Saved entries
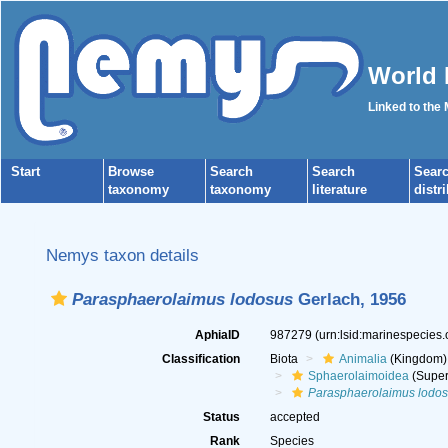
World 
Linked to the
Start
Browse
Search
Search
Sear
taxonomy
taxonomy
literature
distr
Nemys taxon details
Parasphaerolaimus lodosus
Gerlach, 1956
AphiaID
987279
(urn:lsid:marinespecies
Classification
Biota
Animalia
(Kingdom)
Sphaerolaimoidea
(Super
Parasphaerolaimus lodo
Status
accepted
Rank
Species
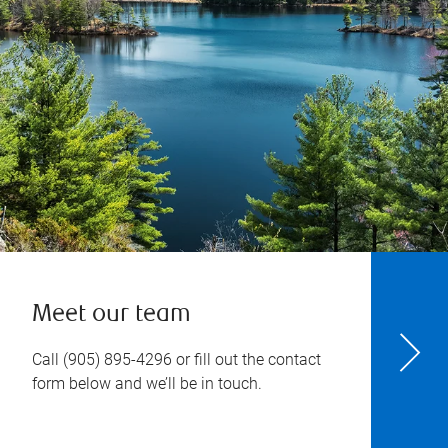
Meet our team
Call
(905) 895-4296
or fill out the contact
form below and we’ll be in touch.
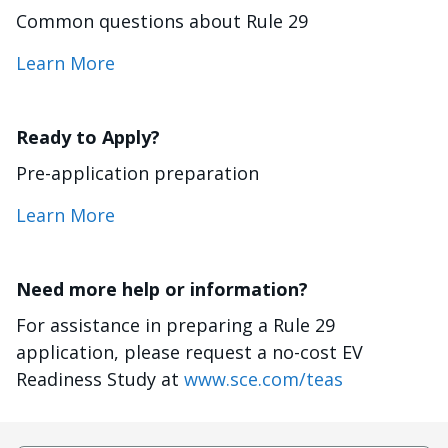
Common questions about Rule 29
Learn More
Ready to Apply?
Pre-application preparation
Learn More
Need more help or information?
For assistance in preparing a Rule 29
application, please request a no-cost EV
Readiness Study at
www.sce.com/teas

WHAT TO WORK ON
Only the pictures stay out; the rest of the entries above must be written out exactly.

ANSWER TO THIS TASK
World 
Linked to the
Start
Browse
Search
Search
Sear
taxonomy
taxonomy
literature
distr
Nemys taxon details
Parasphaerolaimus lodosus
Gerlach, 1956
AphiaID
987279
(urn:lsid:marinespecies
Classification
Biota
Animalia
(Kingdom)
Sphaerolaimoidea
(Super
Parasphaerolaimus lodo
Status
accepted
Rank
Species
Meet our team
Call
(905) 895-4296
or fill out the contact
form below and we’ll be in touch.
Common questions about Rule 29
Learn More
Ready to Apply?
Pre-application preparation
Learn More
Need more help or information?
For assistance in preparing a Rule 29
application, please request a no-cost EV
Readiness Study at
www.sce.com/teas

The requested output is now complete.